To test this, I wrote a simple piece of Python code that starts with the number 1, repeatedly chooses a not-already-chosen prime power that maximizes the profit/size ratio defined above, and multiplies the current number by the base of the chosen prime power. I computed the profits and sizes sloppily using floating point numbers and the built-in log function, but that seems to be good enough for small prime powers. Here are the first few results:

1
2
6
12
60
120
360
2520
5040
55440
720720
1441440
4324320
21621600
367567200
6983776800
160626866400
321253732800
9316358251200
288807105787200
2021649740510400
6064949221531200
224403121196654400
9200527969062830400
395622702669701707200
791245405339403414400
37188534050951960476800
1970992304700453905270400
116288545977326780410953600
581442729886633902054768000
35468006523084668025340848000
2376356437046672757697836816000
168721307030313765796546413936000
12316655413212904903147888217328000
135483209545341953934626770390608000
10703173554082014360835514860858032000
21406347108164028721671029721716064000
1776726809977614383898695466902433312000
5330180429932843151696086400707299936000
474386058264023040500951689662949694304000
46015447651610234928592313897306120347488000
598200819470933054071700080664979564517344000
60418282766564238461241708147162936016251744000
6223083124956116561507895939157782409673929632000
665869894370304472081344865489882717835110470624000
72579818486363187456866590338397216244027041298016000
8201519488959040182625924708238885435575055666675808000

This calculation was essentially instantaneous; I cut it off here because it was a conveniently-sized screenfull of numbers rather than out of any difficulty in continuing the sequence for many more terms.

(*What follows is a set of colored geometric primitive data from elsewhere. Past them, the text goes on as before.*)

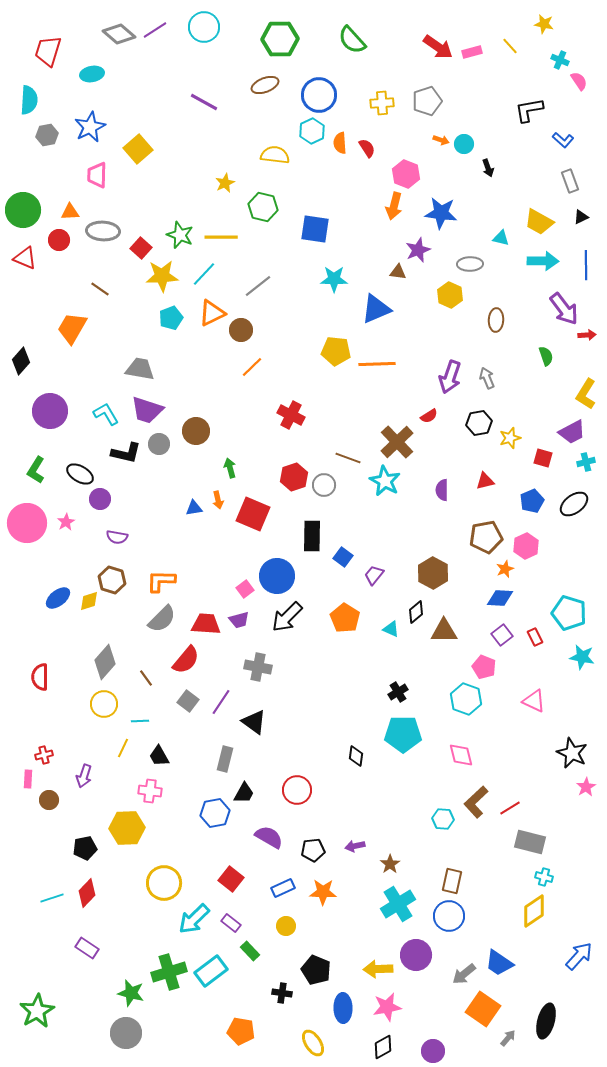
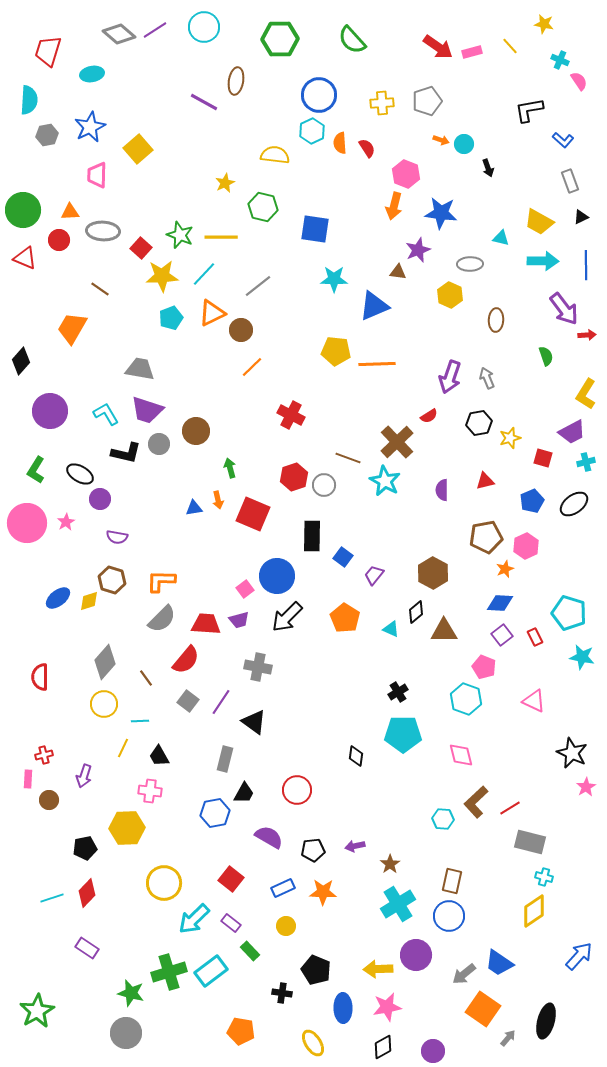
brown ellipse at (265, 85): moved 29 px left, 4 px up; rotated 60 degrees counterclockwise
blue triangle at (376, 309): moved 2 px left, 3 px up
blue diamond at (500, 598): moved 5 px down
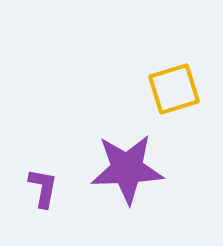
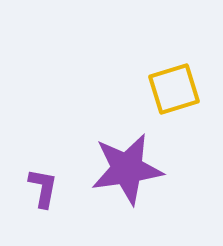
purple star: rotated 6 degrees counterclockwise
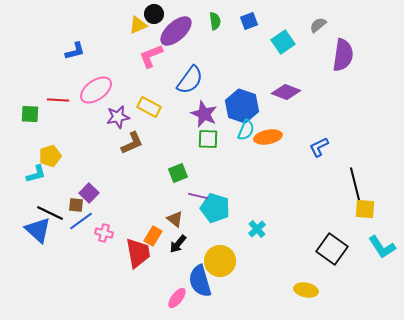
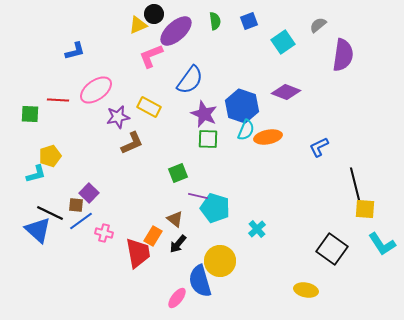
cyan L-shape at (382, 247): moved 3 px up
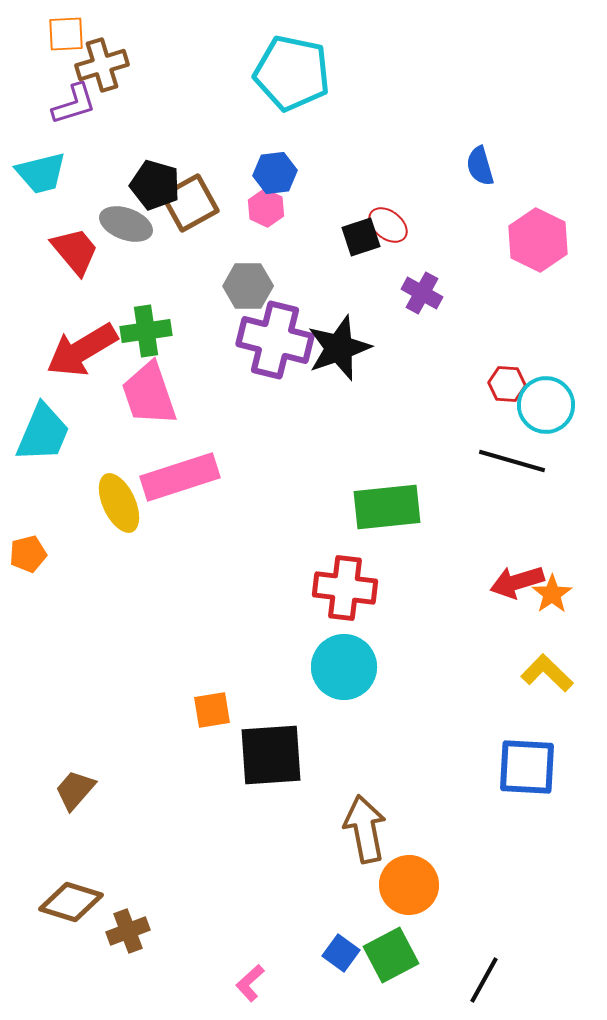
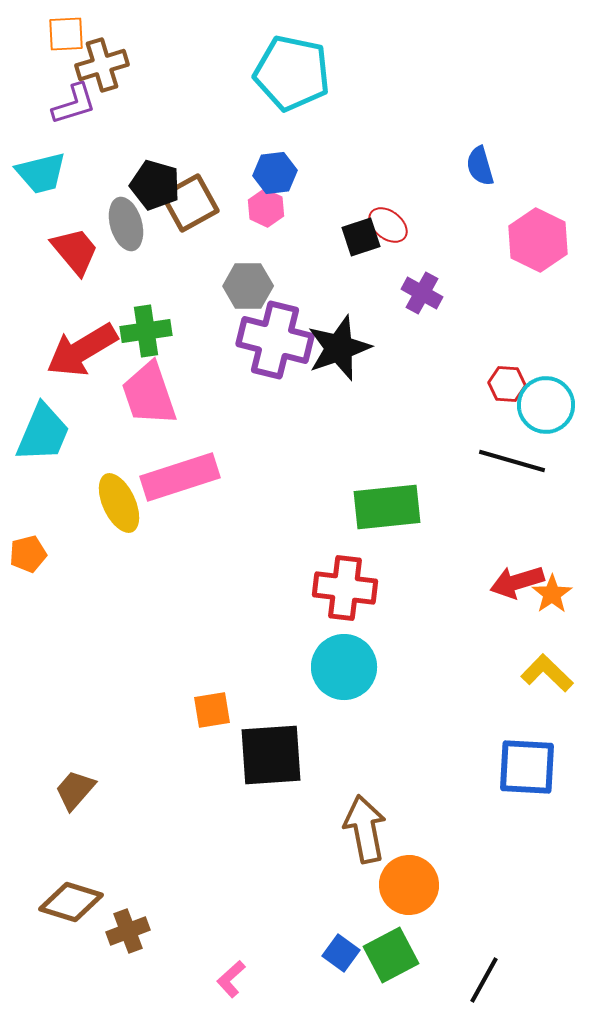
gray ellipse at (126, 224): rotated 54 degrees clockwise
pink L-shape at (250, 983): moved 19 px left, 4 px up
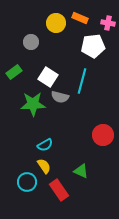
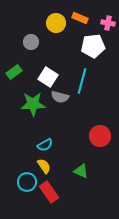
red circle: moved 3 px left, 1 px down
red rectangle: moved 10 px left, 2 px down
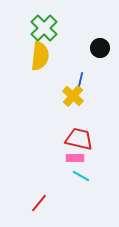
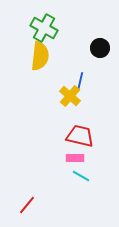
green cross: rotated 16 degrees counterclockwise
yellow cross: moved 3 px left
red trapezoid: moved 1 px right, 3 px up
red line: moved 12 px left, 2 px down
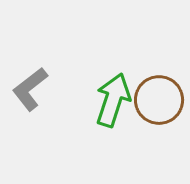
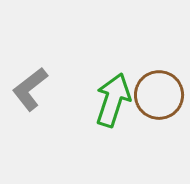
brown circle: moved 5 px up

When I tried looking this up in OEIS, I had two surprises. First (except for the leading one) this exactly matches all the known terms of the sequence of colossally abundant numbers, which have quite a different definition from the highly abundant numbers. Why? I don't know. Do this sequence and the sequence of colossally abundant numbers stay equal forever? I also don't know. And second, this calculation goes much farther than the known entries for the colossally abundant numbers in OEIS (about half of the terms shown above). The computation was so quick that I would tag the sequence "easy" if I were adding it as a new one to OEIS, but the colossally abundant numbers aren't tagged easy and have no listed algorithm for generating their sequence. Does this give a new easy way to calculate the colossally abundant numbers? Update: this sequence of factors looks like it is calculated the same way, so this method does seem to be known, but still somewhat conjectural. It's not clear whether it was obtained using the greedy knapsack idea or through some other reasoning.

The same knapsack formulation applies to other sequences of numbers maximizing multiplicative functions, and the same fractional-knapsack greedy trick can be used to find easy-to-compute subsequences of those other sequences. For instance, the highly composite numbers have knapsack problems with profit \( \log (i+1)/i \), and the greedy knapsack method applied to this profit function gives what looks like the sequence of superior highly composite numbers. Are others as interesting? I also don't know.